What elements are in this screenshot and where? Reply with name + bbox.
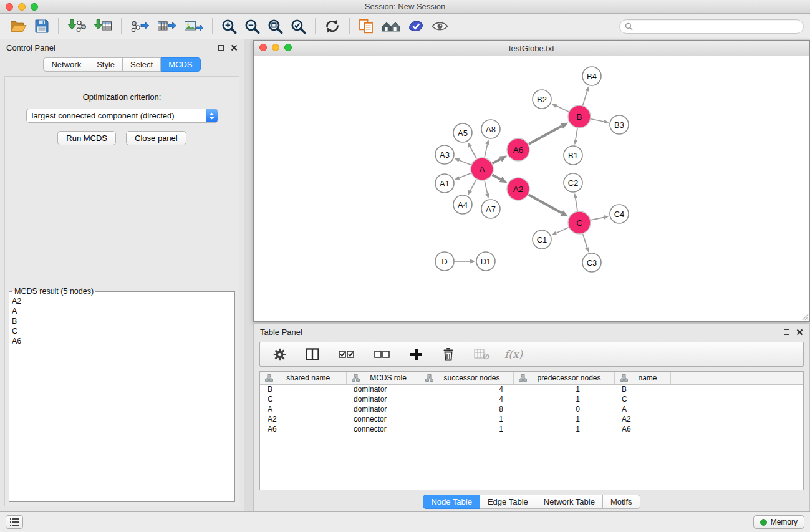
export-table-button[interactable] bbox=[153, 16, 180, 36]
graph-edge-C-C4[interactable] bbox=[591, 217, 604, 220]
close-table-panel-icon[interactable] bbox=[796, 329, 803, 336]
network-minimize-icon[interactable] bbox=[272, 44, 279, 51]
zoom-out-button[interactable] bbox=[241, 16, 264, 36]
network-zoom-icon[interactable] bbox=[284, 44, 292, 51]
graph-edge-C-C2[interactable] bbox=[576, 198, 577, 211]
graph-edge-A-A7[interactable] bbox=[485, 181, 488, 194]
task-history-button[interactable] bbox=[6, 515, 23, 529]
table-row[interactable]: Cdominator41C bbox=[260, 394, 803, 404]
zoom-in-button[interactable] bbox=[218, 16, 241, 36]
close-window-icon[interactable] bbox=[6, 3, 13, 11]
column-header-shared-name[interactable]: shared name bbox=[260, 372, 346, 384]
table-cell-filler bbox=[670, 404, 803, 414]
graph-edge-A6-B[interactable] bbox=[529, 126, 562, 144]
close-panel-icon[interactable] bbox=[231, 44, 238, 51]
save-session-button[interactable] bbox=[31, 16, 53, 36]
style-check-button[interactable] bbox=[404, 16, 428, 36]
table-row[interactable]: Bdominator41B bbox=[260, 384, 803, 394]
network-close-icon[interactable] bbox=[259, 44, 267, 51]
show-hide-button[interactable] bbox=[428, 16, 452, 36]
graph-edge-A-A5[interactable] bbox=[470, 147, 476, 158]
graph-edge-A-A1[interactable] bbox=[459, 173, 471, 178]
table-cell: 4 bbox=[420, 384, 513, 394]
table-row[interactable]: A6connector11A6 bbox=[260, 424, 803, 434]
graph-edge-B-B2[interactable] bbox=[556, 106, 569, 112]
dropdown-stepper-icon bbox=[206, 109, 218, 122]
mcds-result-item[interactable]: A bbox=[12, 306, 232, 316]
tab-mcds[interactable]: MCDS bbox=[161, 57, 200, 72]
graph-edge-A-A4[interactable] bbox=[470, 180, 476, 191]
refresh-button[interactable] bbox=[321, 16, 344, 36]
tab-motifs[interactable]: Motifs bbox=[603, 495, 640, 509]
import-network-button[interactable] bbox=[64, 16, 90, 36]
import-table-button[interactable] bbox=[90, 16, 116, 36]
graph-edge-C-C1[interactable] bbox=[556, 228, 569, 233]
graph-edge-B-B4[interactable] bbox=[583, 91, 587, 105]
graph-edge-C-C3[interactable] bbox=[583, 234, 587, 248]
tab-style[interactable]: Style bbox=[89, 57, 123, 72]
search-input[interactable] bbox=[636, 22, 798, 31]
table-panel-header: Table Panel bbox=[254, 324, 809, 341]
refresh-icon bbox=[324, 19, 340, 34]
zoom-in-icon bbox=[221, 19, 237, 34]
graph-node-label: D bbox=[441, 257, 447, 266]
network-canvas[interactable]: B4B2BB3A5A8A6B1A3AC2A1A2A4A7C4CC1C3DD1 bbox=[254, 56, 809, 321]
zoom-fit-button[interactable] bbox=[264, 16, 287, 36]
main-toolbar bbox=[0, 14, 810, 39]
graph-edge-A2-C[interactable] bbox=[529, 195, 562, 213]
control-panel: Control Panel NetworkStyleSelectMCDS Opt… bbox=[0, 39, 244, 511]
tab-node-table[interactable]: Node Table bbox=[423, 495, 480, 509]
toolbar-separator bbox=[315, 18, 316, 34]
graph-edge-B-B3[interactable] bbox=[591, 119, 604, 122]
export-network-button[interactable] bbox=[127, 16, 153, 36]
mcds-result-item[interactable]: A6 bbox=[12, 336, 232, 346]
zoom-window-icon[interactable] bbox=[31, 3, 38, 11]
column-type-icon bbox=[519, 374, 527, 382]
column-header-mcds-role[interactable]: MCDS role bbox=[346, 372, 420, 384]
table-cell: A bbox=[614, 404, 670, 414]
close-panel-button[interactable]: Close panel bbox=[126, 131, 186, 145]
tab-edge-table[interactable]: Edge Table bbox=[480, 495, 536, 509]
graph-edge-A-A6[interactable] bbox=[493, 159, 501, 163]
delete-column-button[interactable] bbox=[438, 344, 458, 364]
resize-grip-icon[interactable] bbox=[801, 312, 809, 321]
mcds-result-item[interactable]: C bbox=[12, 326, 232, 336]
column-header-predecessor-nodes[interactable]: predecessor nodes bbox=[513, 372, 614, 384]
reset-views-button[interactable] bbox=[378, 16, 404, 36]
float-table-panel-icon[interactable] bbox=[784, 329, 789, 335]
show-columns-button[interactable] bbox=[302, 344, 323, 364]
zoom-out-icon bbox=[244, 19, 260, 34]
select-all-columns-button[interactable] bbox=[335, 344, 359, 364]
zoom-selected-button[interactable] bbox=[287, 16, 310, 36]
table-row[interactable]: Adominator80A bbox=[260, 404, 803, 414]
tab-network-table[interactable]: Network Table bbox=[536, 495, 603, 509]
clone-network-button[interactable] bbox=[355, 16, 378, 36]
add-column-button[interactable] bbox=[406, 344, 427, 364]
network-window-titlebar[interactable]: testGlobe.txt bbox=[254, 41, 809, 56]
column-header-successor-nodes[interactable]: successor nodes bbox=[420, 372, 513, 384]
minimize-window-icon[interactable] bbox=[18, 3, 26, 11]
search-field[interactable] bbox=[619, 19, 804, 34]
network-graph[interactable]: B4B2BB3A5A8A6B1A3AC2A1A2A4A7C4CC1C3DD1 bbox=[254, 56, 809, 321]
graph-edge-B-B1[interactable] bbox=[576, 128, 577, 140]
tab-network[interactable]: Network bbox=[43, 57, 89, 72]
tab-select[interactable]: Select bbox=[123, 57, 161, 72]
graph-edge-A-A3[interactable] bbox=[459, 160, 471, 165]
table-row[interactable]: A2connector11A2 bbox=[260, 414, 803, 424]
open-session-button[interactable] bbox=[6, 16, 31, 36]
mcds-result-item[interactable]: B bbox=[12, 316, 232, 326]
run-mcds-button[interactable]: Run MCDS bbox=[57, 131, 116, 145]
table-cell: C bbox=[260, 394, 346, 404]
table-cell: A2 bbox=[260, 414, 346, 424]
table-settings-button[interactable] bbox=[269, 344, 290, 364]
export-image-button[interactable] bbox=[180, 16, 207, 36]
unselect-all-columns-button[interactable] bbox=[370, 344, 394, 364]
graph-edge-A-A8[interactable] bbox=[485, 144, 488, 157]
float-panel-icon[interactable] bbox=[218, 45, 224, 51]
graph-edge-A-A2[interactable] bbox=[493, 175, 501, 179]
memory-button[interactable]: Memory bbox=[753, 515, 804, 529]
graph-edge-arrow-icon bbox=[455, 158, 460, 162]
criterion-dropdown[interactable]: largest connected component (directed) bbox=[26, 109, 218, 123]
column-header-name[interactable]: name bbox=[614, 372, 670, 384]
mcds-result-item[interactable]: A2 bbox=[12, 296, 232, 306]
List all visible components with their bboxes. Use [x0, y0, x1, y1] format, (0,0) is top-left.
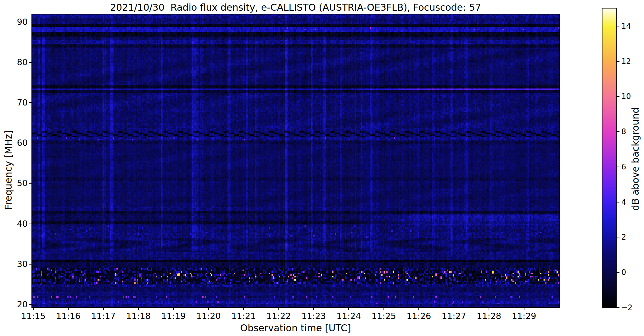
______________________________
■ Instructions to follow:
What is needed here is an exact transcription of every record above, with images excluded.

■ Solution for this task:
What elements are in this screenshot and where? Reply with name + bbox.
export-table-button[interactable] bbox=[153, 16, 180, 36]
graph-edge-C-C4[interactable] bbox=[591, 217, 604, 220]
close-table-panel-icon[interactable] bbox=[796, 329, 803, 336]
network-minimize-icon[interactable] bbox=[272, 44, 279, 51]
zoom-out-button[interactable] bbox=[241, 16, 264, 36]
network-zoom-icon[interactable] bbox=[284, 44, 292, 51]
graph-edge-C-C2[interactable] bbox=[576, 198, 577, 211]
graph-edge-A-A7[interactable] bbox=[485, 181, 488, 194]
task-history-button[interactable] bbox=[6, 515, 23, 529]
table-row[interactable]: Cdominator41C bbox=[260, 394, 803, 404]
zoom-in-button[interactable] bbox=[218, 16, 241, 36]
close-window-icon[interactable] bbox=[6, 3, 13, 11]
column-header-shared-name[interactable]: shared name bbox=[260, 372, 346, 384]
table-cell-filler bbox=[670, 404, 803, 414]
graph-edge-A6-B[interactable] bbox=[529, 126, 562, 144]
close-panel-icon[interactable] bbox=[231, 44, 238, 51]
save-session-button[interactable] bbox=[31, 16, 53, 36]
style-check-button[interactable] bbox=[404, 16, 428, 36]
table-row[interactable]: Bdominator41B bbox=[260, 384, 803, 394]
network-close-icon[interactable] bbox=[259, 44, 267, 51]
show-hide-button[interactable] bbox=[428, 16, 452, 36]
graph-edge-A-A5[interactable] bbox=[470, 147, 476, 158]
graph-edge-A-A1[interactable] bbox=[459, 173, 471, 178]
table-cell: 4 bbox=[420, 384, 513, 394]
table-row[interactable]: A6connector11A6 bbox=[260, 424, 803, 434]
graph-edge-B-B2[interactable] bbox=[556, 106, 569, 112]
dropdown-stepper-icon bbox=[206, 109, 218, 122]
mcds-result-item[interactable]: A bbox=[12, 306, 232, 316]
tab-mcds[interactable]: MCDS bbox=[161, 57, 200, 72]
graph-edge-A-A4[interactable] bbox=[470, 180, 476, 191]
refresh-button[interactable] bbox=[321, 16, 344, 36]
tab-motifs[interactable]: Motifs bbox=[603, 495, 640, 509]
import-network-button[interactable] bbox=[64, 16, 90, 36]
import-table-button[interactable] bbox=[90, 16, 116, 36]
graph-edge-C-C1[interactable] bbox=[556, 228, 569, 233]
graph-edge-B-B4[interactable] bbox=[583, 91, 587, 105]
graph-edge-C-C3[interactable] bbox=[583, 234, 587, 248]
tab-style[interactable]: Style bbox=[89, 57, 123, 72]
search-input[interactable] bbox=[636, 22, 798, 31]
table-panel-header: Table Panel bbox=[254, 324, 809, 341]
refresh-icon bbox=[324, 19, 340, 34]
zoom-in-icon bbox=[221, 19, 237, 34]
graph-node-label: D bbox=[441, 257, 447, 266]
network-canvas[interactable]: B4B2BB3A5A8A6B1A3AC2A1A2A4A7C4CC1C3DD1 bbox=[254, 56, 809, 321]
zoom-fit-button[interactable] bbox=[264, 16, 287, 36]
main-toolbar bbox=[0, 14, 810, 39]
graph-edge-A2-C[interactable] bbox=[529, 195, 562, 213]
control-panel: Control Panel NetworkStyleSelectMCDS Opt… bbox=[0, 39, 244, 511]
tab-node-table[interactable]: Node Table bbox=[423, 495, 480, 509]
toolbar-separator bbox=[315, 18, 316, 34]
graph-edge-B-B3[interactable] bbox=[591, 119, 604, 122]
export-network-button[interactable] bbox=[127, 16, 153, 36]
mcds-result-item[interactable]: A6 bbox=[12, 336, 232, 346]
zoom-window-icon[interactable] bbox=[31, 3, 38, 11]
column-type-icon bbox=[519, 374, 527, 382]
column-header-mcds-role[interactable]: MCDS role bbox=[346, 372, 420, 384]
table-cell: A bbox=[614, 404, 670, 414]
close-panel-button[interactable]: Close panel bbox=[126, 131, 186, 145]
tab-edge-table[interactable]: Edge Table bbox=[480, 495, 536, 509]
graph-edge-A-A6[interactable] bbox=[493, 159, 501, 163]
delete-column-button[interactable] bbox=[438, 344, 458, 364]
resize-grip-icon[interactable] bbox=[801, 312, 809, 321]
mcds-result-item[interactable]: C bbox=[12, 326, 232, 336]
column-header-predecessor-nodes[interactable]: predecessor nodes bbox=[513, 372, 614, 384]
reset-views-button[interactable] bbox=[378, 16, 404, 36]
float-table-panel-icon[interactable] bbox=[784, 329, 789, 335]
show-columns-button[interactable] bbox=[302, 344, 323, 364]
zoom-out-icon bbox=[244, 19, 260, 34]
select-all-columns-button[interactable] bbox=[335, 344, 359, 364]
zoom-selected-button[interactable] bbox=[287, 16, 310, 36]
table-row[interactable]: Adominator80A bbox=[260, 404, 803, 414]
tab-network-table[interactable]: Network Table bbox=[536, 495, 603, 509]
clone-network-button[interactable] bbox=[355, 16, 378, 36]
add-column-button[interactable] bbox=[406, 344, 427, 364]
network-window-titlebar[interactable]: testGlobe.txt bbox=[254, 41, 809, 56]
column-header-successor-nodes[interactable]: successor nodes bbox=[420, 372, 513, 384]
minimize-window-icon[interactable] bbox=[18, 3, 26, 11]
search-field[interactable] bbox=[619, 19, 804, 34]
network-graph[interactable]: B4B2BB3A5A8A6B1A3AC2A1A2A4A7C4CC1C3DD1 bbox=[254, 56, 809, 321]
graph-edge-B-B1[interactable] bbox=[576, 128, 577, 140]
tab-network[interactable]: Network bbox=[43, 57, 89, 72]
tab-select[interactable]: Select bbox=[123, 57, 161, 72]
graph-edge-A-A3[interactable] bbox=[459, 160, 471, 165]
table-row[interactable]: A2connector11A2 bbox=[260, 414, 803, 424]
open-session-button[interactable] bbox=[6, 16, 31, 36]
mcds-result-item[interactable]: B bbox=[12, 316, 232, 326]
run-mcds-button[interactable]: Run MCDS bbox=[57, 131, 116, 145]
table-cell: C bbox=[260, 394, 346, 404]
table-cell: A2 bbox=[260, 414, 346, 424]
table-settings-button[interactable] bbox=[269, 344, 290, 364]
export-image-button[interactable] bbox=[180, 16, 207, 36]
unselect-all-columns-button[interactable] bbox=[370, 344, 394, 364]
graph-edge-A-A8[interactable] bbox=[485, 144, 488, 157]
float-panel-icon[interactable] bbox=[218, 45, 224, 51]
graph-edge-A-A2[interactable] bbox=[493, 175, 501, 179]
memory-button[interactable]: Memory bbox=[753, 515, 804, 529]
graph-edge-arrow-icon bbox=[455, 158, 460, 162]
criterion-dropdown[interactable]: largest connected component (directed) bbox=[26, 109, 218, 123]
column-header-name[interactable]: name bbox=[614, 372, 670, 384]
mcds-result-item[interactable]: A2 bbox=[12, 296, 232, 306]
List all visible components with their bboxes. Use [x0, y0, x1, y1] format, (0,0) is top-left.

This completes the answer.